Spectral clustering is a clustering algorithm which is often used in graph theory to separate nodes into distinct groups.
It does this in three main steps. Firstly, we extract an adjacency matrix from the graph. There are different ways of constructing this
matrix, but the underlying ideas remain the same. The adjacency matrix, as the name suggests, describes which nodes are "neighbouring" or
in close proximity to each other. This can be done in a discrete (nearest neighbours) or a more continuous way (using a RBF kernel). Using
this matrix, we can construct a graph Laplacian matrix. The Laplacian matrix of a graph describes many of its important properties, e.g. the sparsest
cut of the graph is approximated by the Fielder vector, which corresponds to the eigenvector related with the second smallest eigenvalue.
Second, we find the spectral decomposition (eigen decomposition) of the Laplacian matrix to retrieve the eigenvalues (spectrum) and corresponding eigenvectors. The eigenvectors are termed spectral
embeddings, which are often used reduced dimension embeddings of the original points. These eigenvectors also have a physical meaning - if we imagine the Laplacian matrix as a
"transformation" of the basis vectors, then the eigenvectors represent certain unit vectors on the space which are not "knocked" off their span. In other words,
eigenvectors are only multiplied by a constant factor when the Laplacian matrix is applied to them. Most choices of adjacency matrix result in symmetric Laplacian
matrices, so the resulting eigenvectors also form a new basis.
Finally, using these spectral embeddings, we can divide up the original points into a specified number of clusters, k. The most common method is to use
the K-means algorithm on the embeddings.
I implemented a spectral clustering algorithm using only numpy and the K-means function from sklearn. I trialled the two adjacency matrix mentioned above, on a simple problem, then a harder one to compare their performance. Both adjacency matrix methods are quite sensitive to hyperparameter values. The tuning process has been abstracted away, using a qualitative trial and error to find a value which classifies the most nodes correctly. Below are the results. It can be seen that the RBF kernel provides an advantage over the nearest neighbours approach, which misclassfies half of one crescent in the harder two moons problem, which is erroneously assigned to the wrong class due to its proximity to the tip of the other crescent. This is unsurprising, as by using nearest neighbours, we are essentially dropping important information about the n - k other nodes.
Coming soon
Maximum likelihood estimation (MLE) is a frequentist approach to inferring model parameters from a dataset. Firstly, we assume that data has been drawn from a particular distribution. This
choice of distribution is key as it can bias the results or provide a bad fit. Using the chosen distribution, we then require some observations/data through experimentation or using
historical data. Distributions are often characterized by certain model parameters, such as the standard deviation and mean for the normal distribution. Assuming an arbitrary set of parameters,
we can find an expression for the total likelihood of having observed our dataset. Using this expression, the next step is to find the "most likely" set of
parameters by maximizing the likelihood expression for each of the parameters (differentiating and setting to zero).

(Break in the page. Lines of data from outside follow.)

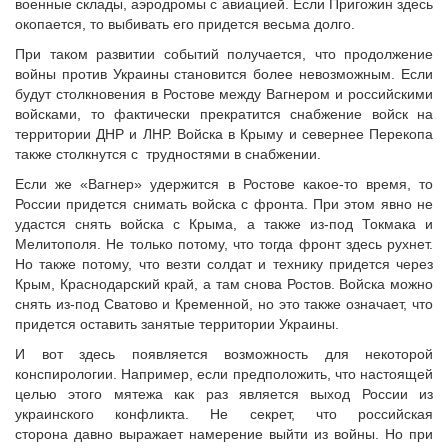
военные склады, аэродромы с авиацией. Если Пригожин здесь
окопается, то выбивать его придется весьма долго.
При таком развитии событий получается, что продолжение
войны против Украины становится более невозможным. Если
будут столкновения в Ростове между Вагнером и российскими
войсками, то фактически прекратится снабжение войск на
территории ДНР и ЛНР. Войска в Крыму и севернее Перекопа
также столкнутся с трудностями в снабжении.
Если же «Вагнер» удержится в Ростове какое-то время, то
России придется снимать войска с фронта. При этом явно не
удастся снять войска с Крыма, а также из-под Токмака и
Мелитополя. Не только потому, что тогда фронт здесь рухнет.
Но также потому, что везти солдат и технику придется через
Крым, Краснодарский край, а там снова Ростов. Войска можно
снять из-под Сватово и Кременной, но это также означает, что
придется оставить занятые территории Украины.
И вот здесь появляется возможность для некоторой
конспирологии. Например, если предположить, что настоящей
целью этого мятежа как раз является выход России из
украинского конфликта. Не секрет, что российская
сторона давно выражает намерение выйти из войны. Но при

Below are some screenshots from a Jupyter notebook I created, which works through the basic application of maximum likelihood estimation for a univariate normal distribution, where we generate points using
a normal distribution with known parameters and attempt to fit another normal distribution using the outlined MLE methodology.
After progressively more observations, we can see that the estimated parameters from MLE approaches the true underlying distribution.
For my research into continuous temporal network analysis, one common model that I have to do parameter fitting for is a Hawkes process, a bursty point process. This
particular model assumes self-exciting events, which means an event instantaneously increases the probability of another event occurring after, decaying over time. For this
model, we follow the same framework as for the normal distribution, with the caveat that we can no longer analytically solve the maximum likelihood estimator due to the
expressions being non-linear. In this case we can employ non-linear optimization methods, such as Newton-Raphson, Powell or LBGS. Again, I provide screenshots of the
derivations.
There are various different methods for non-linear optimization. Some methods will require the further derivations of the gradient with respect to each parameter, and some
even require the hessian matrix for optimization. For simplicity, we use the Nelder-Mead algorithm which only requires the functional value of the log likelihood
at each iteration. We utilise the scipy optimize library to run the optimization and we use the Hawkes library
created by Omita Kahiro to simulate data generated from a hawkes process. Unlike the normal distribution, instead of providing more observations, we instead run the simulation for
longer periods, allowing the model more events to learn the process dynamics from. We use an underlying hawkes process with mu equal to 0.5, alpha equal to 0.8, and beta equal to 1.
These correspond to the baseline rate, jump size and decay strength respectively.
As we can see, the trend in deviation of the parameters is less pronounced here, and it seems somewhere between a simulation of 100 to 500 there was a sharp increase in estimation accuracy, hence the drop in deviations. We also notice that the simulations must be quite high variance, as we see a small increase in deviation from 500 time steps to 1000. This is indeed the case as one event occurring can impact the rest of the simulated time period, leading to drastically different patterns of events for the same hawkes model with same parameters.